## What the exercise asks:
Look for "vyklízení" in each line of the records, and copy the lines that have it.

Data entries

══════════════════════════════

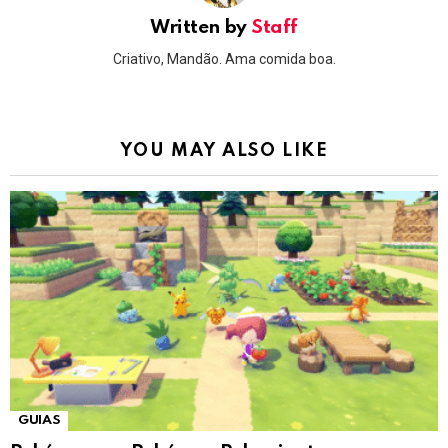
Written by
Staff
Criativo, Mandão. Ama comida boa.
YOU MAY ALSO LIKE
GUIAS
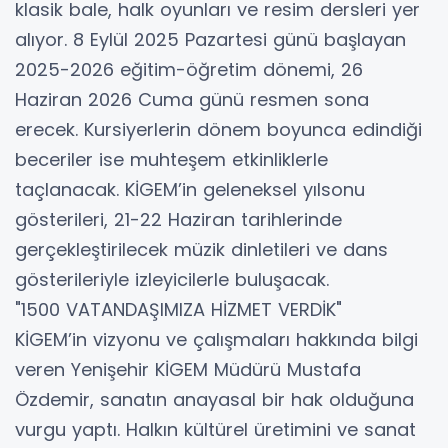
klasik bale, halk oyunları ve resim dersleri yer
alıyor. 8 Eylül 2025 Pazartesi günü başlayan
2025-2026 eğitim-öğretim dönemi, 26
Haziran 2026 Cuma günü resmen sona
erecek. Kursiyerlerin dönem boyunca edindiği
beceriler ise muhteşem etkinliklerle
taçlanacak. KİGEM’in geleneksel yılsonu
gösterileri, 21-22 Haziran tarihlerinde
gerçekleştirilecek müzik dinletileri ve dans
gösterileriyle izleyicilerle buluşacak.
"1500 VATANDAŞIMIZA HİZMET VERDİK"
KİGEM’in vizyonu ve çalışmaları hakkında bilgi
veren Yenişehir KİGEM Müdürü Mustafa
Özdemir, sanatın anayasal bir hak olduğuna
vurgu yaptı. Halkın kültürel üretimini ve sanat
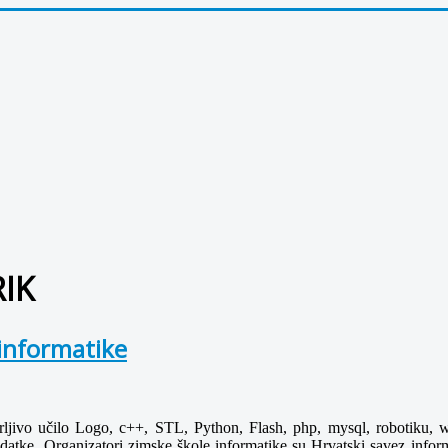
RIK
 informatike
arljivo učilo Logo, c++, STL, Python, Flash, php, mysql, robotiku, w
e zadatke. Organizatori zimske škole informatike su Hrvatski savez inf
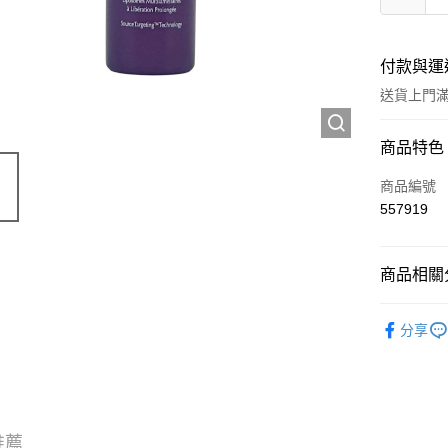
付款與運
送貨上門滿H
付款方式
商品特色
信用卡
商品編號
557919
Apple Pay
AlipayHK
商品相關分
WeChat P
試用裝/旅
分享
送貨方式
JD京東物
滿 HK$2
推薦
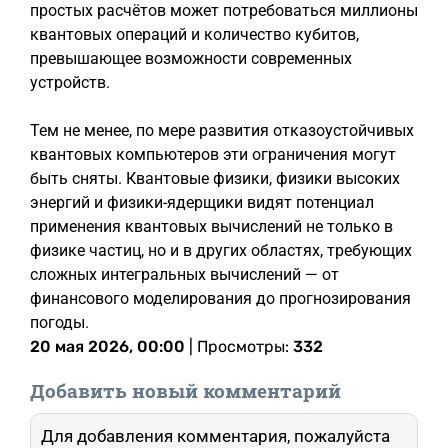
простых расчётов может потребоваться миллионы
квантовых операций и количество кубитов,
превышающее возможности современных
устройств.
Тем не менее, по мере развития отказоустойчивых
квантовых компьютеров эти ограничения могут
быть сняты. Квантовые физики, физики высоких
энергий и физики-ядерщики видят потенциал
применения квантовых вычислений не только в
физике частиц, но и в других областях, требующих
сложных интегральных вычислений — от
финансового моделирования до прогнозирования
погоды.
20 мая 2026, 00:00
| Просмотры:
332
Добавить новый комментарий
Для добавления комментария, пожалуйста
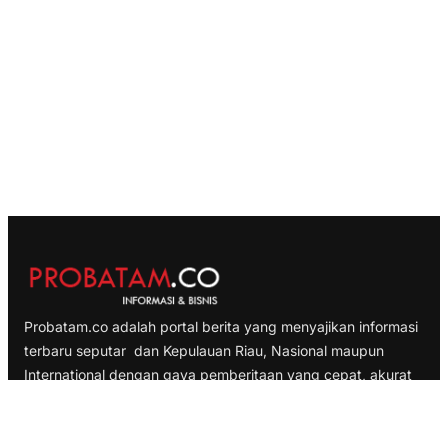
Probatam.co adalah portal berita yang menyajikan informasi
terbaru seputar dan Kepulauan Riau, Nasional maupun
International dengan gaya pemberitaan yang cepat, akurat
dan terpercaya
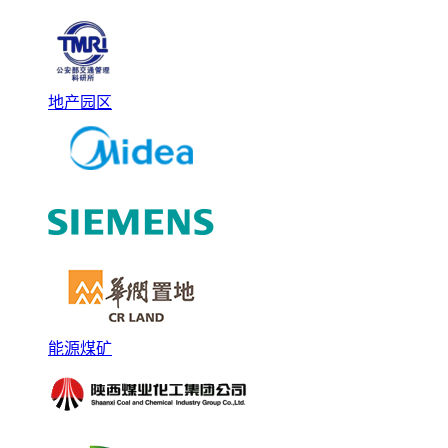
地产园区
能源煤矿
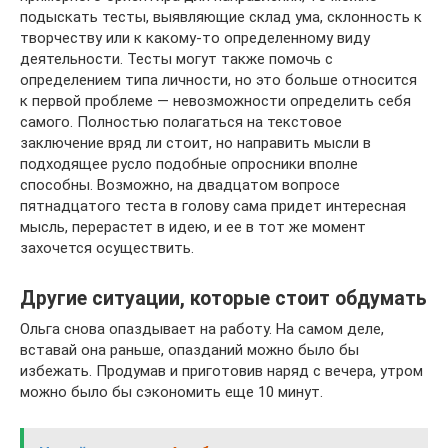
подыскать тесты, выявляющие склад ума, склонность к
творчеству или к какому-то определенному виду
деятельности. Тесты могут также помочь с
определением типа личности, но это больше относится
к первой проблеме — невозможности определить себя
самого. Полностью полагаться на текстовое
заключение вряд ли стоит, но направить мысли в
подходящее русло подобные опросники вполне
способны. Возможно, на двадцатом вопросе
пятнадцатого теста в голову сама придет интересная
мысль, перерастет в идею, и ее в тот же момент
захочется осуществить.
Другие ситуации, которые стоит обдумать
Ольга снова опаздывает на работу. На самом деле,
вставай она раньше, опазданий можно было бы
избежать. Продумав и приготовив наряд с вечера, утром
можно было бы сэкономить еще 10 минут.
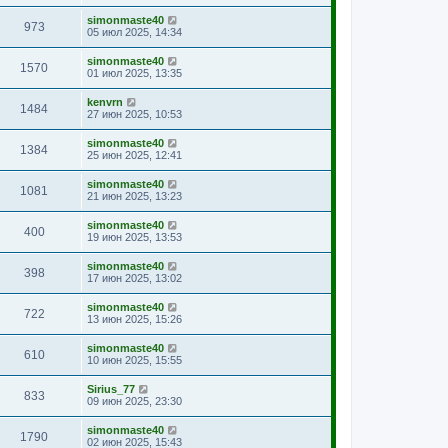
simonmaste40
973
05 июл 2025, 14:34
simonmaste40
1570
01 июл 2025, 13:35
kenvrn
1484
27 июн 2025, 10:53
simonmaste40
1384
25 июн 2025, 12:41
simonmaste40
1081
21 июн 2025, 13:23
simonmaste40
400
19 июн 2025, 13:53
simonmaste40
398
17 июн 2025, 13:02
simonmaste40
722
13 июн 2025, 15:26
simonmaste40
610
10 июн 2025, 15:55
Sirius_77
833
09 июн 2025, 23:30
simonmaste40
1790
02 июн 2025, 15:43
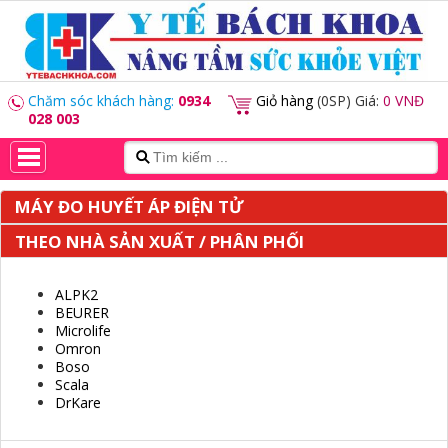
Chăm sóc khách hàng:
0934
Giỏ hàng
(0SP) Giá:
0 VNĐ
028 003
MÁY ĐO HUYẾT ÁP ĐIỆN TỬ
THEO NHÀ SẢN XUẤT / PHÂN PHỐI
ALPK2
BEURER
Microlife
Omron
Boso
Scala
DrKare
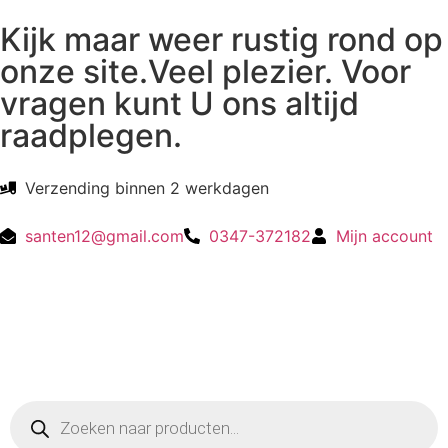
Kijk maar weer rustig rond op
onze site.Veel plezier. Voor
vragen kunt U ons altijd
raadplegen.
Verzending binnen 2 werkdagen
santen12@gmail.com
0347-372182
Mijn account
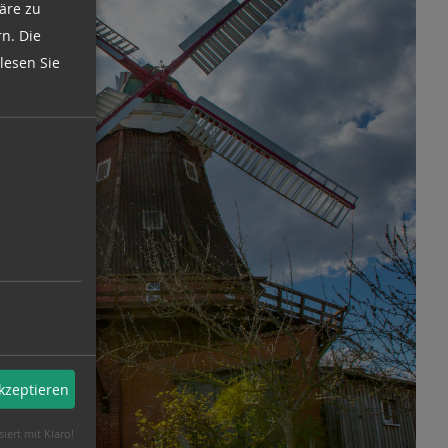
äre zu
n. Die
lesen Sie
akzeptieren
siert mit Klaro!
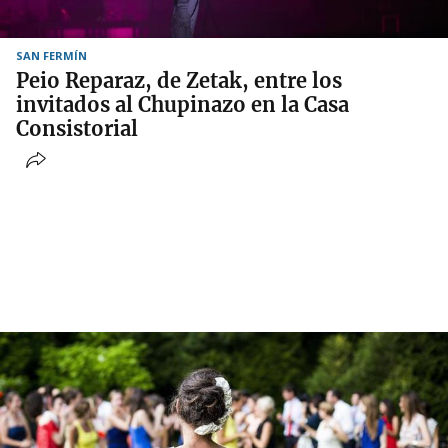
SAN FERMÍN
Peio Reparaz, de Zetak, entre los
invitados al Chupinazo en la Casa
Consistorial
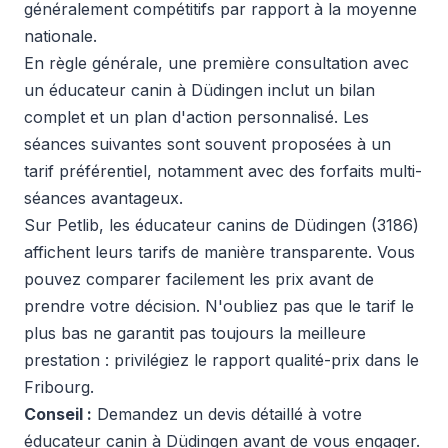
généralement compétitifs par rapport à la moyenne
nationale.
En règle générale, une première consultation avec
un éducateur canin à Düdingen inclut un bilan
complet et un plan d'action personnalisé. Les
séances suivantes sont souvent proposées à un
tarif préférentiel, notamment avec des forfaits multi-
séances avantageux.
Sur Petlib, les éducateur canins de Düdingen (3186)
affichent leurs tarifs de manière transparente. Vous
pouvez comparer facilement les prix avant de
prendre votre décision. N'oubliez pas que le tarif le
plus bas ne garantit pas toujours la meilleure
prestation : privilégiez le rapport qualité-prix dans le
Fribourg.
Conseil :
Demandez un devis détaillé à votre
éducateur canin à Düdingen avant de vous engager.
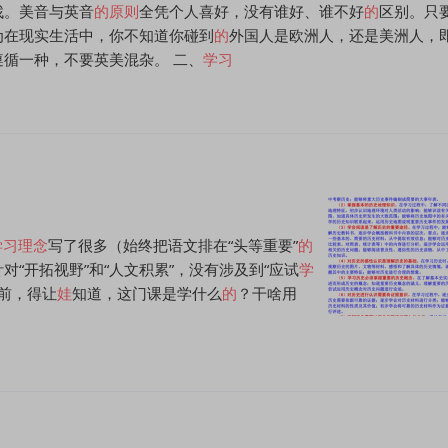
找。美音与英音
的
原则
全凭个人喜好，没有谁好、谁不好
的
区别。只
为在现实生活中，你不知道你碰到
的
外国人是欧洲人，还是美洲人，
遵循一种，不要英美混杂。 二、
学习
学习
理念
写了很多（始终把语文排在“头等重要”
的
对“开拓视野”和“人文积累”，没有涉及到“应试
学
前，得让
娃
知道，这门课是学什么
的
？干啥用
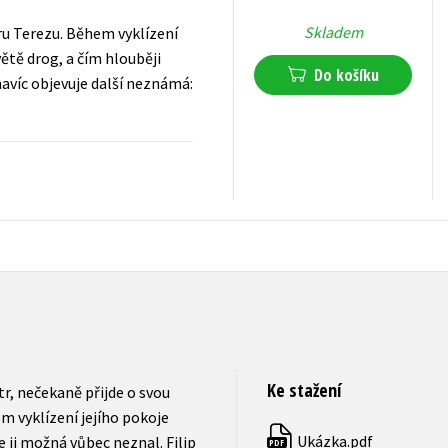
Skladem
tru Terezu. Během vyklízení
světě drog, a čím hlouběji
Do košíku
navíc objevuje další neznámá:
319
Kč
s DPH
Ke stažení
tr, nečekaně přijde o svou
m vyklízení jejího pokoje
Ukázka.pdf
že ji možná vůbec neznal. Filip
PDF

══════════════════════════════

## Task response:
tru Terezu. Během vyklízení
m vyklízení jejího pokoje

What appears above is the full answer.